As exportações brasileiras de carne bovina totalizaram 267.319 mil toneladas em fevereiro de 2026, com receita de US$ 1,44 bilhão, segundo dados da Secretaria de Comércio Exterior (Secex) compilados pela Associação Brasileira das Indústrias Exportadoras de Carnes (ABIEC).

Na comparação com fevereiro de 2025, o resultado representa crescimento de 21,6% no volume embarcado e de 38,2% na receita, refletindo a ampliação da demanda internacional pela proteína brasileira. O desempenho também supera levemente o registrado em janeiro de 2026, quando as exportações somaram US$ 1,404 bilhão e 264 mil toneladas, consolidando o melhor resultado já registrado para um mês de fevereiro na série histórica.

No acumulado de janeiro e fevereiro de 2026, as exportações brasileiras de carne bovina alcançaram 531.298 toneladas, com receita de US$ 2,84 bilhões, avanço de 23,8% em volume e 39,2% em valor em relação ao mesmo período do ano passado.

A carne bovina in natura segue como principal produto exportado, com 235.890 toneladas embarcadas em fevereiro, o equivalente a 88,2% do volume total exportado e 92,2% da receita obtida no mês.

Entre os destinos, a China permanece como principal mercado, com 106.702 toneladas importadas em fevereiro, seguida pelos Estados Unidos, com 39.440 toneladas, além de Rússia (15.762 t), Chile (13.857 t) e União Europeia (9.084 t) entre os principais compradores da carne bovina brasileira.
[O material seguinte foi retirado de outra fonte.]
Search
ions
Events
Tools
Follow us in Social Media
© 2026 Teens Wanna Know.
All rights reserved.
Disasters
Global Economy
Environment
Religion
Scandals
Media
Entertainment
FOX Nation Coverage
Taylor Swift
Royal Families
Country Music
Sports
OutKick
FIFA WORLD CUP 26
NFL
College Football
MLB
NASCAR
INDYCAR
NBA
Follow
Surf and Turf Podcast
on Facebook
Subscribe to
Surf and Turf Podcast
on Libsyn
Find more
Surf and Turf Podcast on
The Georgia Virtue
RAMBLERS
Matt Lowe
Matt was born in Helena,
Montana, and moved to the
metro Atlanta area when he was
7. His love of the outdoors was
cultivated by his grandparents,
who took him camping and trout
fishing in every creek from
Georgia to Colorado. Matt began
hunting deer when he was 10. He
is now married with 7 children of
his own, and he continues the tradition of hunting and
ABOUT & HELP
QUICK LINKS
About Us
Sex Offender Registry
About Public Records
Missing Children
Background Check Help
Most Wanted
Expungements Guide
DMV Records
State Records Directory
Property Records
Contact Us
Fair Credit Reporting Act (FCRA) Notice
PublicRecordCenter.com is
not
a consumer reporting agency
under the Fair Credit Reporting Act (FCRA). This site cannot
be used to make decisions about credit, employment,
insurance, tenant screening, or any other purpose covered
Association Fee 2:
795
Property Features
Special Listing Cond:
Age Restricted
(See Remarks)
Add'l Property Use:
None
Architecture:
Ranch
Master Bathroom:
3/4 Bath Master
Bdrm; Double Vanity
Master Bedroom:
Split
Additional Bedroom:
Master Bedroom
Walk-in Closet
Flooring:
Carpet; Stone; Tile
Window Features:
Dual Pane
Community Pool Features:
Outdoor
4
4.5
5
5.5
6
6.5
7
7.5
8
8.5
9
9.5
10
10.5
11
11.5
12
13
Foto: Divulgação/Porto de Santos

Entre os mercados relevantes, Rússia, México e Chile apresentaram crescimento expressivo nas compras em relação ao mês anterior, com altas de 111,6%, 132% e 37,6%, respectivamente, enquanto as exportações para a União Europeia avançaram 21,2% no período.

Para o presidente da ABIEC, Roberto Perosa, os números reforçam a presença da carne bovina brasileira no comércio internacional. “O Brasil segue ampliando sua presença nos mercados internacionais com regularidade de oferta, qualidade do produto e diversificação de destinos, fatores que sustentam o crescimento das exportações de carne bovina”, conclui.